▸ **Record set**
⁂

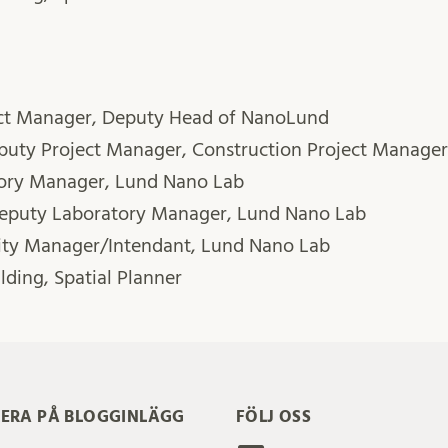
ect Manager, Deputy Head of NanoLund
eputy Project Manager, Construction Project Manager
tory Manager, Lund Nano Lab
Deputy Laboratory Manager, Lund Nano Lab
lity Manager/Intendant, Lund Nano Lab
lding, Spatial Planner
ERA PÅ BLOGGINLÄGG
FÖLJ OSS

⁂

▸ **What the task asks**
The lines to copy are those above that contain the string "Manager".

▸ **Exercise answer**
ect Manager, Deputy Head of NanoLund
eputy Project Manager, Construction Project Manager
tory Manager, Lund Nano Lab
Deputy Laboratory Manager, Lund Nano Lab
lity Manager/Intendant, Lund Nano Lab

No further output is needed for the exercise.